WHAT YOU ARE ASKED TO DO: Beginning at the line that holds "Gutscheine: Im Buchungsvorgang", transcribe each line exactly through the end of the records, and leave any pictures out.

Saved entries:
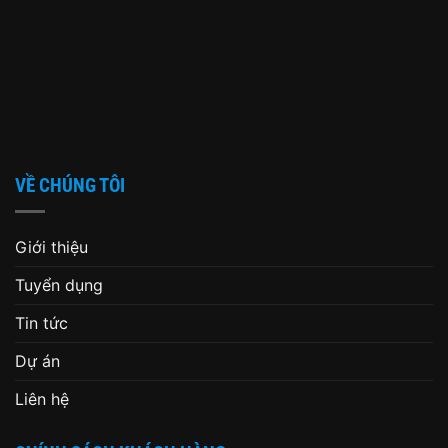
VỀ CHÚNG TÔI
Giới thiệu
Tuyển dụng
Tin tức
Dự án
Liên hệ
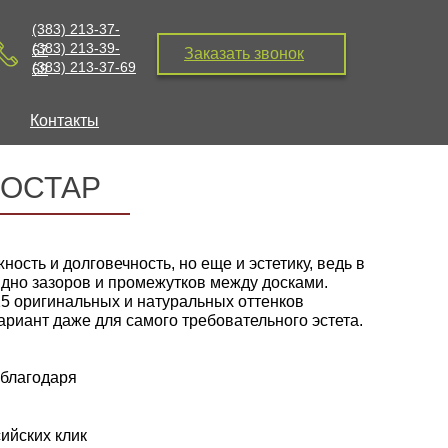
(383) 213-37-
(383) 213-39-
67
Заказать звонок
(383) 213-37-69
69
Контакты
ОСТАР
жность и долговечность, но еще и эстетику, ведь в
дно зазоров и промежутков между досками.
25 оригинальных и натуральных оттенков
риант даже для самого требовательного эстета.
благодаря
ийских клик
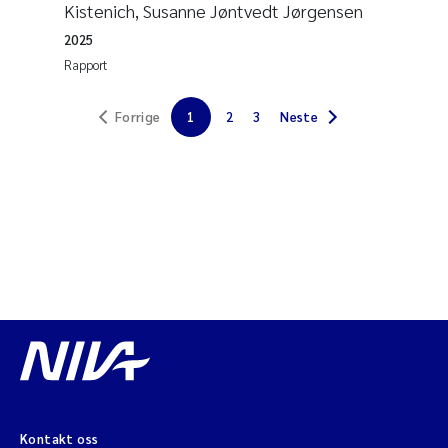
Kistenich, Susanne Jøntvedt Jørgensen
Jens Vedal
2025
Rapport
Louise Valestrand
Maria Thérése Hultman
Forrige
1
2
3
Neste
Peter Stig Hansen
Jannicke Moe
Ana Catarina Almeida
Adam David Lillicrap
Erik Höglund
Debhasish Bhakta
Kontakt oss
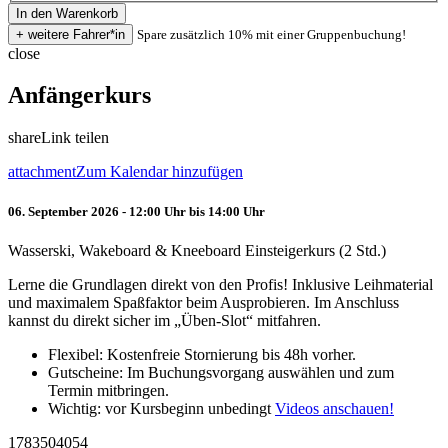
Spare zusätzlich 10% mit einer Gruppenbuchung!
close
Anfängerkurs
share
Link teilen
attachment
Zum Kalendar hinzufügen
06. September 2026 - 12:00 Uhr bis 14:00 Uhr
Wasserski, Wakeboard & Kneeboard Einsteigerkurs (2 Std.)
Lerne die Grundlagen direkt von den Profis! Inklusive Leihmaterial
und maximalem Spaßfaktor beim Ausprobieren. Im Anschluss
kannst du direkt sicher im „Üben-Slot“ mitfahren.
Flexibel: Kostenfreie Stornierung bis 48h vorher.
Gutscheine: Im Buchungsvorgang auswählen und zum
Termin mitbringen.
Wichtig: vor Kursbeginn unbedingt
Videos anschauen!
1783504054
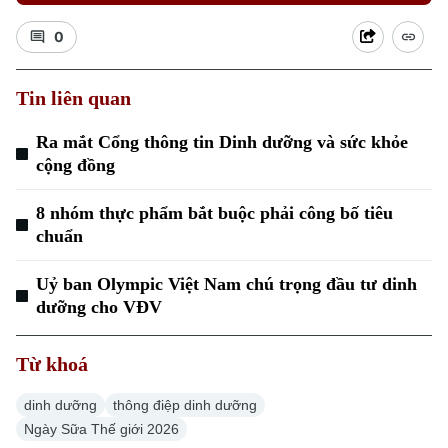
0
Tin liên quan
Ra mắt Cổng thông tin Dinh dưỡng và sức khỏe
Xu hướng
cộng đồng
8 nhóm thực phẩm bắt buộc phải công bố tiêu
chuẩn
Uỷ ban Olympic Việt Nam chú trọng đầu tư dinh
dưỡng cho VĐV
Từ khoá
dinh dưỡng
thông điệp dinh dưỡng
Ngày Sữa Thế giới 2026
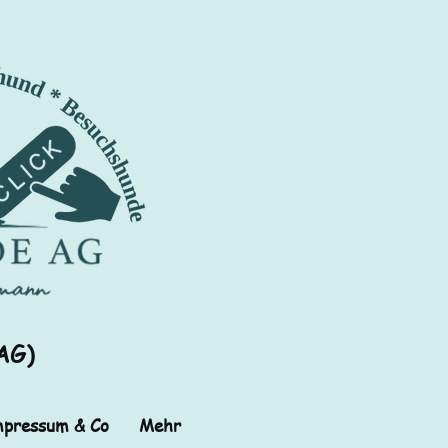
AG)
pressum & Co
Mehr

REPLY:
Gutscheine: Im Buchungsvorgang auswählen und zum
Termin mitbringen.
Wichtig: vor Kursbeginn unbedingt
Videos anschauen!
1783504054
0
Tin liên quan
Ra mắt Cổng thông tin Dinh dưỡng và sức khỏe
Xu hướng
cộng đồng
8 nhóm thực phẩm bắt buộc phải công bố tiêu
chuẩn
Uỷ ban Olympic Việt Nam chú trọng đầu tư dinh
dưỡng cho VĐV
Từ khoá
dinh dưỡng
thông điệp dinh dưỡng
Ngày Sữa Thế giới 2026
AG)
pressum & Co
Mehr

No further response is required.